‘The Comedian’ AFI Review: Robert De Niro Skims the Surface as Washed-Up Stand-Up
De Niro’s Rupert Pupkin in “The King of Comedy” was a fame-hungry cretin with no performance skills; this time around, he’s Jackie Burke, an aging comic who never managed to match his fame from a decades-old hacky family sitcom called “Eddie’s Home.”
Strangers still call him “Eddie” on the street and spout his old catchphrases, but professionally, he’s reduced to playing half-filled comedy clubs in Hicksville (literally — Hicksville, N.Y.) and sharing bills with other old-timers like Jimmie “J.J.” Walker and Brett Butler (playing themselves).
A heckler with a YouTube channel gets physical with Jackie at that show, and the comic winds up doing 30 days behind bars.
“The Comedian” hints at Jackie’s darker side — his rage at the heckler, his cutting loose his previous manager when the sitcom gig came through, his strained relationship with his brother (Danny DeVito) and sister-in-law (Patti Lupone) — but director Taylor Hackford and a quartet of screenwriters never feel comfortable taking the plunge.

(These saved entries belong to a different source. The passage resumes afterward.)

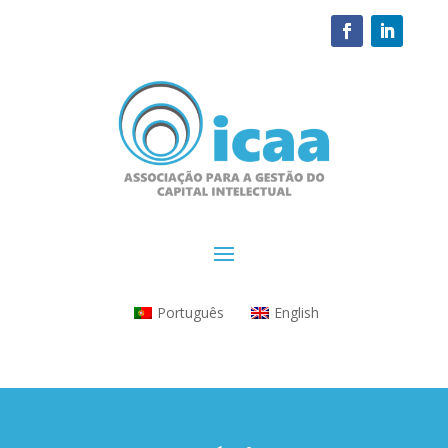
Português
English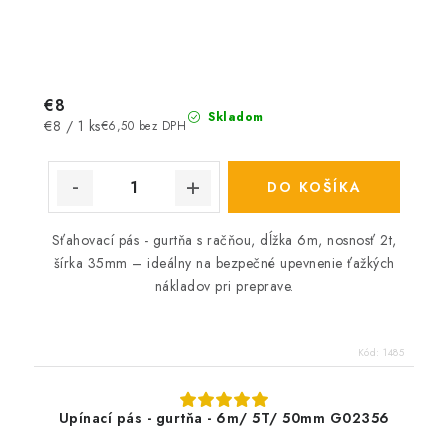
€8
Skladom
Jednotková
€8 / 1 ks
€6,50 bez DPH
cena:
DO KOŠÍKA
Sťahovací pás - gurtňa s račňou, dĺžka 6m, nosnosť 2t,
šírka 35mm – ideálny na bezpečné upevnenie ťažkých
nákladov pri preprave.
Kód:
1485
Upínací pás - gurtňa - 6m/ 5T/ 50mm G02356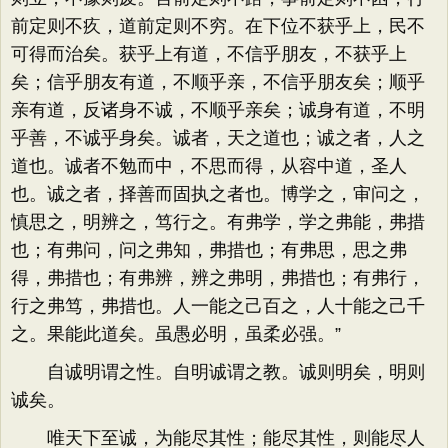
前定则不疚，道前定则不穷。在下位不获乎上，民不
可得而治矣。获乎上有道，不信乎朋友，不获乎上
矣；信乎朋友有道，不顺乎亲，不信乎朋友矣；顺乎
亲有道，反诸身不诚，不顺乎亲矣；诚身有道，不明
乎善，不诚乎身矣。诚者，天之道也；诚之者，人之
道也。诚者不勉而中，不思而得，从容中道，圣人
也。诚之者，择善而固执之者也。博学之，审问之，
慎思之，明辨之，笃行之。有弗学，学之弗能，弗措
也；有弗问，问之弗知，弗措也；有弗思，思之弗
得，弗措也；有弗辨，辨之弗明，弗措也；有弗行，
行之弗笃，弗措也。人一能之己百之，人十能之己千
之。果能此道矣。虽愚必明，虽柔必强。”
自诚明谓之性。自明诚谓之教。诚则明矣，明则
诚矣。
唯天下至诚，为能尽其性；能尽其性，则能尽人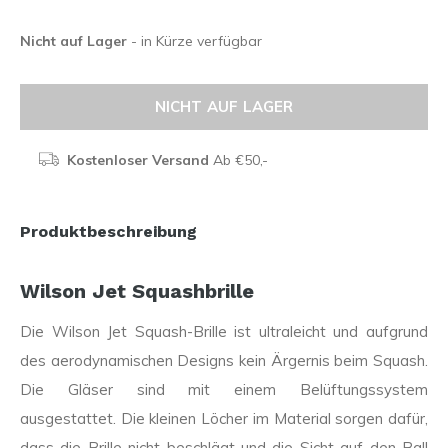
Nicht auf Lager
- in Kürze verfügbar
NICHT AUF LAGER
Kostenloser Versand
Ab €50,-
Produktbeschreibung
Wilson Jet Squashbrille
Die Wilson Jet Squash-Brille ist ultraleicht und aufgrund
des aerodynamischen Designs kein Ärgernis beim Squash.
Die Gläser sind mit einem Belüftungssystem
ausgestattet. Die kleinen Löcher im Material sorgen dafür,
dass die Brille nicht beschlägt und die Sicht auf den Ball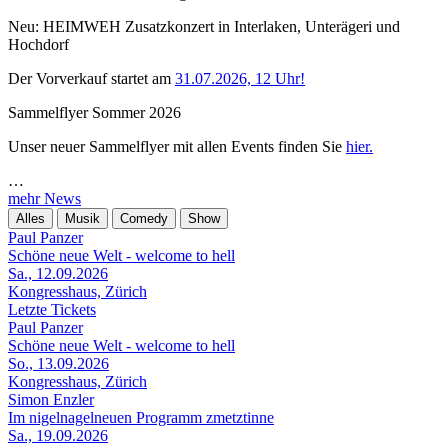
Neu: HEIMWEH Zusatzkonzert in Interlaken, Unterägeri und
Hochdorf
Der Vorverkauf startet am
31.07.2026, 12 Uhr!
Sammelflyer Sommer 2026
Unser neuer Sammelflyer mit allen Events finden Sie
hier.
…
mehr News
Alles
Musik
Comedy
Show
Paul Panzer
Schöne neue Welt - welcome to hell
Sa., 12.09.2026
Kongresshaus, Zürich
Letzte Tickets
Paul Panzer
Schöne neue Welt - welcome to hell
So., 13.09.2026
Kongresshaus, Zürich
Simon Enzler
Im nigelnagelneuen Programm zmetztinne
Sa., 19.09.2026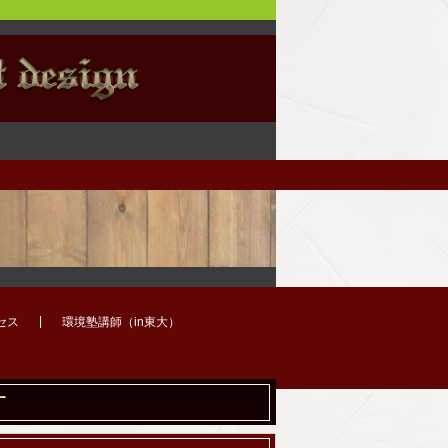
セス
環境塾講師（in東大）
す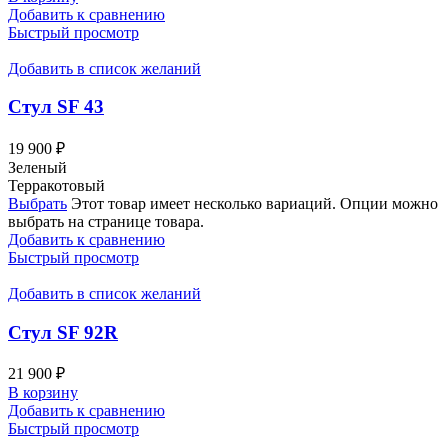
Добавить к сравнению
Быстрый просмотр
Добавить в список желаний
Стул SF 43
19 900
₽
Зеленый
Терракотовый
Выбрать
Этот товар имеет несколько вариаций. Опции можно
выбрать на странице товара.
Добавить к сравнению
Быстрый просмотр
Добавить в список желаний
Стул SF 92R
21 900
₽
В корзину
Добавить к сравнению
Быстрый просмотр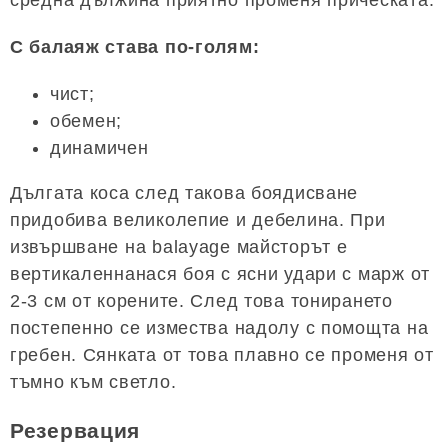
средна дължина приятно променя прическата.
С балаяж става по-голям:
чист;
обемен;
динамичен
Дългата коса след такова боядисване
придобива великолепие и дебелина. При
извършване на balayage майсторът е
вертикаленнанася боя с ясни удари с марж от
2-3 см от корените. След това тонирането
постепенно се измества надолу с помощта на
гребен. Сянката от това плавно се променя от
тъмно към светло.
Резервация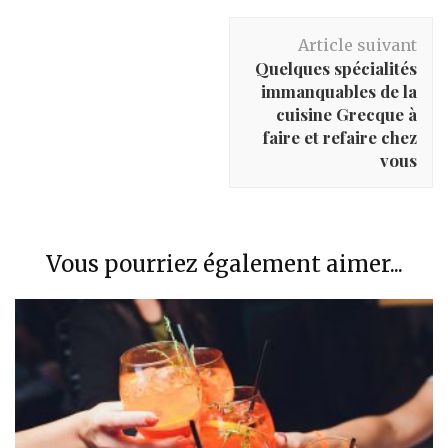
Navigation
Article suivant
d'article
Quelques spécialités
immanquables de la
cuisine Grecque à
faire et refaire chez
vous
Vous pourriez également aimer...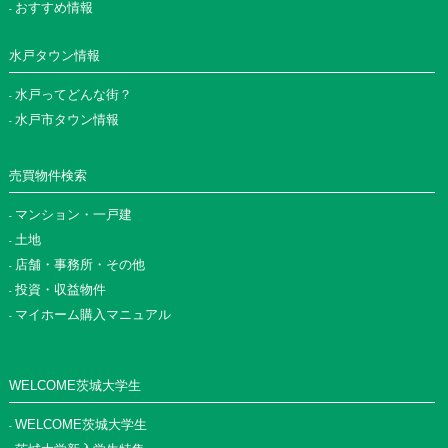
おすすめ情報
水戸タウン情報
水戸ってどんな街？
水戸市タウン情報
売買物件検索
マンション・一戸建
土地
店舗・事務所・その他
投資・収益物件
マイホーム購入マニュアル
WELCOME茨城大学生
WELCOME茨城大学生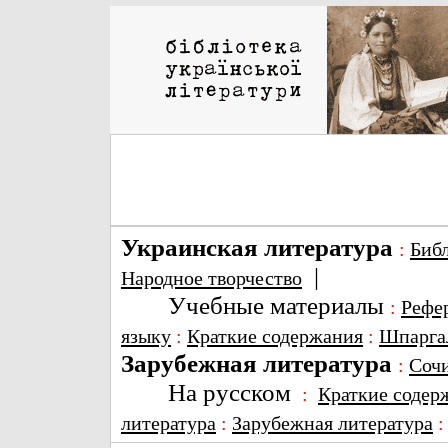
Украинская литература
:
Биб
|
Народное творчество
Учебные материалы
:
Рефе
языку
:
Краткие содержания
:
Шпарга
Зарубежная литература
:
Соч
На русском
:
Краткие содер
литература
:
Зарубежная литература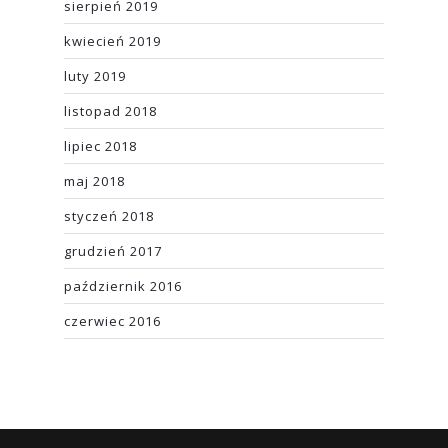
sierpień 2019
kwiecień 2019
luty 2019
listopad 2018
lipiec 2018
maj 2018
styczeń 2018
grudzień 2017
październik 2016
czerwiec 2016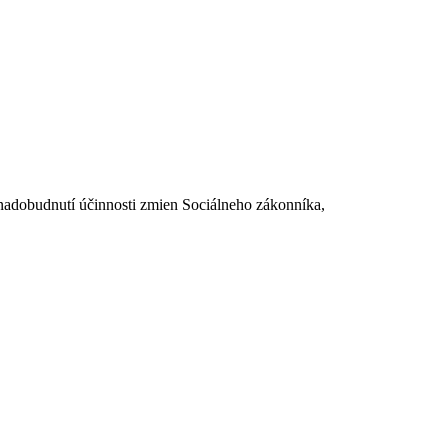
dobudnutí účinnosti zmien Sociálneho zákonníka,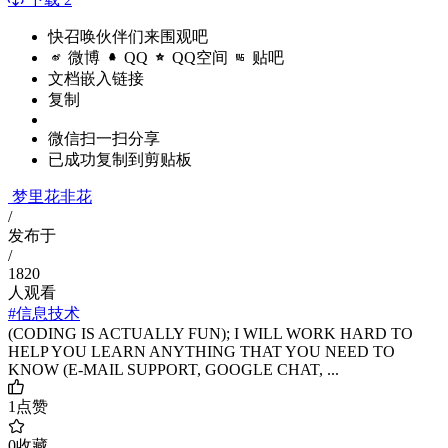
快召唤伙伴们来围观吧
微博
QQ
QQ空间
贴吧
文档嵌入链接
复制
微信扫一扫分享
已成功复制到剪贴板
梦里花非花
/
发布于
/
1820
人观看
#信息技术
(CODING IS ACTUALLY FUN); I WILL WORK HARD TO
HELP YOU LEARN ANYTHING THAT YOU NEED TO
KNOW (E-MAIL SUPPORT, GOOGLE CHAT, ...
1
点赞
0
收藏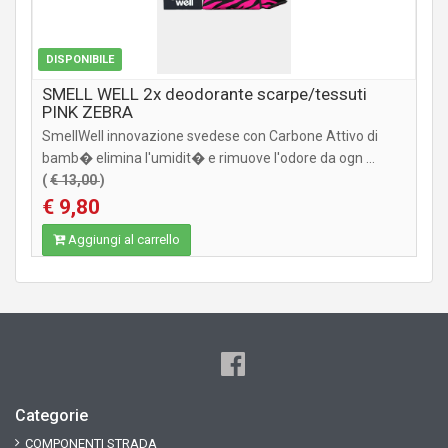
DISPONIBILE
SMELL WELL 2x deodorante scarpe/tessuti
PINK ZEBRA
SmellWell innovazione svedese con Carbone Attivo di
bamb� elimina l'umidit� e rimuove l'odore da ogn ...
(
€ 13,00
)
€ 9,80
Aggiungi al carrello
Categorie
COMPONENTI STRADA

Men and women who are funny for a living tend to have a lot of complexity and barely-coiled anger within; Jackie has a bit of a temper, but for the most part, the movie paints him as an all-right Joe.
De Niro and Mann have a lovely rapport — it helps that the movie is aware that, as a couple, they’re totally age-inappropriate — and there are little moments that pop up throughout and hint at the wittier, livelier movie these people might have made together.
There’s a hilarious scene where DeVito scolds De Niro loudly, while muttering in secret that he’s only doing it to get his wife off his back.
In its most desperate moments, “The Comedian” turns to two of the cheapest ways possible to get a laugh: curse words from the very old and from the very young.